=== Section Start ===
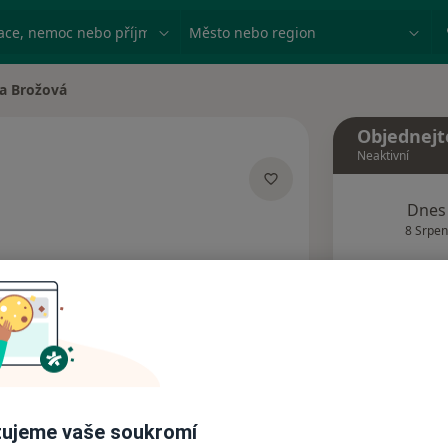
ace, nemoc nebo příjmení
Město nebo region
ka Brožová
ěsta
Objednejt
Neaktivní
alizacích
Dnes
8 Srpen
Tento 
Rezervovat termín
Názory pacientů (1)
ujeme vaše soukromí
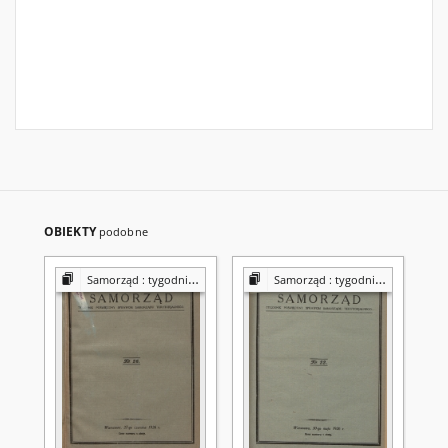
OBIEKTY
podobne
Samorząd : tygodnik Związku Sejmików Pow. Rz. Polskiej
Samorząd : tygodnik Związku Sejmików Pow. Rz. Polskiej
=== Section End ===
> _What you are asked to do_
In your copy, include no pictures, but reproduce all records exactly.

> _Answer space_
ace, nemoc nebo příjmení
Město nebo region
ka Brožová
ěsta
Objednejt
Neaktivní
alizacích
Dnes
8 Srpen
Tento 
Rezervovat termín
Názory pacientů (1)
ujeme vaše soukromí
OBIEKTY
podobne
Samorząd : tygodnik Związku Sejmików Pow. Rz. Polskiej
Samorząd : tygodnik Związku Sejmików Pow. Rz. Polskiej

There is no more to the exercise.